Here I guess the solution is to simply ignore the probabilities estimator, as GeneralizedSchürmann does not use it?

Yes, that should do it.

Datseris commented 6 months ago

Should we rename GeneralizedSchürmann to GeneralizedSchuermann, as it is not clear to me at least how to input umlauts using the standard Julia infrastructure: there isn't any latex completion for them.

kahaaga commented 6 months ago

Should we rename GeneralizedSchürmann to GeneralizedSchuermann, as it is not clear to me at least how to input umlauts using the standard Julia infrastructure: there isn't any latex completion for them.

Umlauts are a standard input at least on Norwegian keyboards, but that may not be the case for all languages? In any case, we can rename it.

codecov[bot] commented 6 months ago

Codecov Report

Attention: 1 lines in your changes are missing coverage. Please review.

Comparison is base (d265873) 88.17% compared to head (7cdcdfe) 87.91%.

:exclamation: Current head 7cdcdfe differs from pull request most recent head 4fc1b01. Consider uploading reports for the commit 4fc1b01 to get more accurate results

Files Patch % Lines
src/core/counts.jl 85.71% 1 Missing :warning:
Additional details and impacted files ```diff @@ Coverage Diff @@ ## main #336 +/- ## ========================================== - Coverage 88.17% 87.91% -0.26% ========================================== Files 78 78 Lines 2046 2011 -35 ========================================== - Hits 1804 1768 -36 - Misses 242 243 +1 ```

:umbrella: View full report in Codecov by Sentry.
:loudspeaker: Have feedback on the report?
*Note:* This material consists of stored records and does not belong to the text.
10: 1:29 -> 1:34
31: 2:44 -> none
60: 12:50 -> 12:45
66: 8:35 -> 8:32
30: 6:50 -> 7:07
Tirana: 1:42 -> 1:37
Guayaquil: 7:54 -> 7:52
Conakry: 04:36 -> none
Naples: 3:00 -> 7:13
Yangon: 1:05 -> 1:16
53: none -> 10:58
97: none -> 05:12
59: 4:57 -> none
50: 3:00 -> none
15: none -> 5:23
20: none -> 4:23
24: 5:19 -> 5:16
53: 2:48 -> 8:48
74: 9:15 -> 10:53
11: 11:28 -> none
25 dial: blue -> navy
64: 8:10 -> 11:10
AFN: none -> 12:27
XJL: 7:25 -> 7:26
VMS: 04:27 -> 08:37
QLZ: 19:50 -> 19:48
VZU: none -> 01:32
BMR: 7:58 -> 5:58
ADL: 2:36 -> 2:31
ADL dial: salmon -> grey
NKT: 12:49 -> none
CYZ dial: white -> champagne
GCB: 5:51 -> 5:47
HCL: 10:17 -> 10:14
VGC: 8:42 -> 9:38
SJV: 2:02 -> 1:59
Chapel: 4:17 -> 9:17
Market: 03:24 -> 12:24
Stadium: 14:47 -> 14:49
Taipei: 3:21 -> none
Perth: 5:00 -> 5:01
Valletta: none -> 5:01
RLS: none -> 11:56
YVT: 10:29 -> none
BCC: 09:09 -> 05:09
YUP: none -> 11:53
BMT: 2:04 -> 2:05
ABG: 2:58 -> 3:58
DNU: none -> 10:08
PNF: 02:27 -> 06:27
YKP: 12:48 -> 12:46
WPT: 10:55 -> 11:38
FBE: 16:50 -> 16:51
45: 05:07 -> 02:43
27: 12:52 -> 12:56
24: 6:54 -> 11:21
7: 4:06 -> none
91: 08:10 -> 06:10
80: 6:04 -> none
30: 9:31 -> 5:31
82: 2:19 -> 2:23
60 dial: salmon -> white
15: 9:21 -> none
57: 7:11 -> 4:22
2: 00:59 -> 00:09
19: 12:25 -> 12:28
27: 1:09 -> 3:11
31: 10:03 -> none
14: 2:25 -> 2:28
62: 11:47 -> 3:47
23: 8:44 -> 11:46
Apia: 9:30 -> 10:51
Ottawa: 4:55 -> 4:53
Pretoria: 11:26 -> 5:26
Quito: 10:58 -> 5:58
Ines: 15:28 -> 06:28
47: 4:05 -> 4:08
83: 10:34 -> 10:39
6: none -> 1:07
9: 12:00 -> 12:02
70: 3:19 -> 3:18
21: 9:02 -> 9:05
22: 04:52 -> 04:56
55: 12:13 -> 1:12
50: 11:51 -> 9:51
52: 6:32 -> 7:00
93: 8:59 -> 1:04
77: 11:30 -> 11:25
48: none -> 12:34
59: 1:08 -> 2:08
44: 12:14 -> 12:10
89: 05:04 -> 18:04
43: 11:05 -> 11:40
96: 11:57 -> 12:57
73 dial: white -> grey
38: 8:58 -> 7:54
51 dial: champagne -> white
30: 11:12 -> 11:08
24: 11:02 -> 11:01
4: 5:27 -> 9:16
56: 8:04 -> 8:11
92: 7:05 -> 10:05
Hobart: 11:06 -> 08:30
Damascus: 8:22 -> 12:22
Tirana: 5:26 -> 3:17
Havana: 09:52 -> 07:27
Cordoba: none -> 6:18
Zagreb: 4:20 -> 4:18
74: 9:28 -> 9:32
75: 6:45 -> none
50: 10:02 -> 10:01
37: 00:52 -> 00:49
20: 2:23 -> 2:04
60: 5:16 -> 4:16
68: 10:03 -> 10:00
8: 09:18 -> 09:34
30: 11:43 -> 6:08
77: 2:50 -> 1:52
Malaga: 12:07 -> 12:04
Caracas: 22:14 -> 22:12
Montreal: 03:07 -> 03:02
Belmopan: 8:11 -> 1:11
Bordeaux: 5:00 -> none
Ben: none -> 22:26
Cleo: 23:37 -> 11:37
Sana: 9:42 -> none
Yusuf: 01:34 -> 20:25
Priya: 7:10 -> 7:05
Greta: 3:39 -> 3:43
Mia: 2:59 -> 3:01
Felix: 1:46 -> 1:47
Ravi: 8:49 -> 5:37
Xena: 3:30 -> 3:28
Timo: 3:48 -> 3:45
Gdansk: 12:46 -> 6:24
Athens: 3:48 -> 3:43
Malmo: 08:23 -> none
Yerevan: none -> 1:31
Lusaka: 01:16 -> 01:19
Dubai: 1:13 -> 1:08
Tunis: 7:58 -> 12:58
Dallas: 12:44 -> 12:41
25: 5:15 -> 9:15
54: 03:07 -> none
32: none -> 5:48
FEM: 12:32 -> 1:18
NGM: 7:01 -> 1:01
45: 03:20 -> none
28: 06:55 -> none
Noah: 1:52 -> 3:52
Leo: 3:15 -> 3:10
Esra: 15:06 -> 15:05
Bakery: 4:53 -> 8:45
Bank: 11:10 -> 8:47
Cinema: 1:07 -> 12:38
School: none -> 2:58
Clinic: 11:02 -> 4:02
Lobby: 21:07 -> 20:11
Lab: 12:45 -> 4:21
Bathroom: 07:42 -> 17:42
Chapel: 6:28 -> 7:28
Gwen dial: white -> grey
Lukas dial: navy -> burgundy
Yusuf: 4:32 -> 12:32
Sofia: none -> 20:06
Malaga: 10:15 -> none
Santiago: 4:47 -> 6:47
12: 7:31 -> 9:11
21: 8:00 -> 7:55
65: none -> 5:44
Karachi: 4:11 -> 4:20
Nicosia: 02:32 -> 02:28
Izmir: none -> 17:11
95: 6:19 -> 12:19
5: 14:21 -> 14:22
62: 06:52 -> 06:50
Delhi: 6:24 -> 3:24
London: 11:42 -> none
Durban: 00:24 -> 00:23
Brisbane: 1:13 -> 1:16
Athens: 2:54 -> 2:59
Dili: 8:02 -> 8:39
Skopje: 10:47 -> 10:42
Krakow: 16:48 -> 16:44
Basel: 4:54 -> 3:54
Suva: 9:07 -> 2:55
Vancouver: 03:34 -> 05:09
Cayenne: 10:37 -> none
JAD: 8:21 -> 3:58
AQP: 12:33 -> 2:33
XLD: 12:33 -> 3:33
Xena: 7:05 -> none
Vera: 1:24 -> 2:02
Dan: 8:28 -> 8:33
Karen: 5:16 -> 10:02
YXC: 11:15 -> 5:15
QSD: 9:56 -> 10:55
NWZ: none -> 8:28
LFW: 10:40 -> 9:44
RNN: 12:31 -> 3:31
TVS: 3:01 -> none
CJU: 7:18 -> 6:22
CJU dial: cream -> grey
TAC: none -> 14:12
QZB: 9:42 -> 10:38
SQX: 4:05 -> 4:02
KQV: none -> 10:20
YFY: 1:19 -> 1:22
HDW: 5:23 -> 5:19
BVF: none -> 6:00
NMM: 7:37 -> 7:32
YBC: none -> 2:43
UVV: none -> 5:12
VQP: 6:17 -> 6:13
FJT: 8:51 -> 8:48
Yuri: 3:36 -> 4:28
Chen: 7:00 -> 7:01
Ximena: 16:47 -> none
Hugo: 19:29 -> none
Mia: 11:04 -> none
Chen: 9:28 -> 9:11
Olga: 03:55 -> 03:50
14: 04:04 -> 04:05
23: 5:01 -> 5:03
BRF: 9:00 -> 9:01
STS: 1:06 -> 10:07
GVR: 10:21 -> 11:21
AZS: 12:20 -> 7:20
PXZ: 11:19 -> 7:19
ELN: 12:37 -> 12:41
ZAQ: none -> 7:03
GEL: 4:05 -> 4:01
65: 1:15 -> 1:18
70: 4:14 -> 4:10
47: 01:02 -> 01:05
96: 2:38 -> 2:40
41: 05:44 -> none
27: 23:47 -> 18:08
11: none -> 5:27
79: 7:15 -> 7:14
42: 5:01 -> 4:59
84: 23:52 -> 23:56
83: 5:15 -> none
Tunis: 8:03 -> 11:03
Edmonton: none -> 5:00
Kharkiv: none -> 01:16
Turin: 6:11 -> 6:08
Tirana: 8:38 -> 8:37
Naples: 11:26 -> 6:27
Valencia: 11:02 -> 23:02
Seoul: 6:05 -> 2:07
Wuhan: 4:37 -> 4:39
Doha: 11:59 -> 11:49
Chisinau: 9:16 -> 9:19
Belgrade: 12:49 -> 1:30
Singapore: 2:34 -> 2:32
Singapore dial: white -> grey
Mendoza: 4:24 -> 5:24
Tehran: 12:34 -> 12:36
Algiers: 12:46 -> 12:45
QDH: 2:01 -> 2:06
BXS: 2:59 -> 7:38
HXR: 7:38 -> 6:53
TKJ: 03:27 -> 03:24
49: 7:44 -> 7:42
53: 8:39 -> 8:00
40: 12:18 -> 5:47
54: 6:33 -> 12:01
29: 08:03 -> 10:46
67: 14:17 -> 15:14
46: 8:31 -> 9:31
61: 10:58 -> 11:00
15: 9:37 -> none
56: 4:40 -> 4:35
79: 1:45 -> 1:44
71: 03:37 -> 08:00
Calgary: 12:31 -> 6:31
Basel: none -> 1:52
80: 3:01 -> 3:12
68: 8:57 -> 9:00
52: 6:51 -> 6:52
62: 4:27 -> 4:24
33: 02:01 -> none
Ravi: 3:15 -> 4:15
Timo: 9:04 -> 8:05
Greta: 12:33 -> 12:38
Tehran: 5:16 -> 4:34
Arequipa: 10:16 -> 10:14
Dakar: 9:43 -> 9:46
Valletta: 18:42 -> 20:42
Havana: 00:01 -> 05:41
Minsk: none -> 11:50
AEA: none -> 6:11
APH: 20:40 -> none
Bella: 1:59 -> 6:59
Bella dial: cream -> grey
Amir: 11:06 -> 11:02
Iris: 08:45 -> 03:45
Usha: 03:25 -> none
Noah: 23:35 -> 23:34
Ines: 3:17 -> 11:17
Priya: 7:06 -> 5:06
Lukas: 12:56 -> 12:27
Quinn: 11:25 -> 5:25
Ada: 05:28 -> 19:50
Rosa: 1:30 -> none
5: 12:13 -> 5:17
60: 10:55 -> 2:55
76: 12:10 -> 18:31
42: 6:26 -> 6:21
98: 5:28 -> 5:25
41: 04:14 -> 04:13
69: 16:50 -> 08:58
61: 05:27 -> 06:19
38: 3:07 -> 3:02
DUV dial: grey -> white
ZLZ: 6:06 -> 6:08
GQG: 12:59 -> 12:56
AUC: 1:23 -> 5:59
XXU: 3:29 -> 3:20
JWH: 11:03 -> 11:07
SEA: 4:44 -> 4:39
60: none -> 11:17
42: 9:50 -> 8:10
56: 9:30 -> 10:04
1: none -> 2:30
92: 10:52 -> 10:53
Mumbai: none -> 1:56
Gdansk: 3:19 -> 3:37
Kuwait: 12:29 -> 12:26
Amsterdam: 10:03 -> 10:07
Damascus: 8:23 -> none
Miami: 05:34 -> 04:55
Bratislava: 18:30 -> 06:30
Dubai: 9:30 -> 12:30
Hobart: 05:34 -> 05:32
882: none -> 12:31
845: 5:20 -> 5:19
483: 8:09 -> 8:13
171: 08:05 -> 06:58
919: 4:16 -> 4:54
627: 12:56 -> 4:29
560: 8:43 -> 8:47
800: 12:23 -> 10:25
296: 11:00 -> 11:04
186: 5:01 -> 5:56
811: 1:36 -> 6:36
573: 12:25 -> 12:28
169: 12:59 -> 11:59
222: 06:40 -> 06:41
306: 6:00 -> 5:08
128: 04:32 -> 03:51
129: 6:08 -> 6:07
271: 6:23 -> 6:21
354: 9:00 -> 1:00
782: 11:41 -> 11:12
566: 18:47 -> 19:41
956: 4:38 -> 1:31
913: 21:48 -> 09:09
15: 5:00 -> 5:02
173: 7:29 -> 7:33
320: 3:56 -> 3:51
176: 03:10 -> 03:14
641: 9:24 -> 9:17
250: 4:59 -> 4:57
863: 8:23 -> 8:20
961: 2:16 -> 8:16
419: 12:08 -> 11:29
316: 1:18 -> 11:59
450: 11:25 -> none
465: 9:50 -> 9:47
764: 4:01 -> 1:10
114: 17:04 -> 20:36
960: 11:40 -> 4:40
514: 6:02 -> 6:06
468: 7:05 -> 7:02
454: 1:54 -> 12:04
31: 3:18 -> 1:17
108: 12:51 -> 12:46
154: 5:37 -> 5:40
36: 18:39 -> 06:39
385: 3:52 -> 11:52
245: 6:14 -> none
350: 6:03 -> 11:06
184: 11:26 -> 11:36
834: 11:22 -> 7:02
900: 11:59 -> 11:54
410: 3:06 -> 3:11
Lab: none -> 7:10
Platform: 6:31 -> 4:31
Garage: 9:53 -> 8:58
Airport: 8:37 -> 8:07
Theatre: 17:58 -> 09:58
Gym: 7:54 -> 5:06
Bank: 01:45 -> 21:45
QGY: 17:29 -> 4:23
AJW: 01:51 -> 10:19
Share it here.

Datseris commented 6 months ago

Umlauts are a standard input at least on Norwegian keyboards, but that may not be the case for all languages? In any case, we can rename it.

It isn't for UK or GR keyboards. I am happy to allow unicode in names as long as standard Julia input (i.e., tab completion) can create them, but with umlauts I don't see how that's possible. So I'll use the standard ue instead.

Datseris commented 6 months ago

woohoo this is done and all tests pass!

kahaaga commented 6 months ago

woohoo this is done and all tests pass!

Nice! Feel free to merge when CI tests pass too.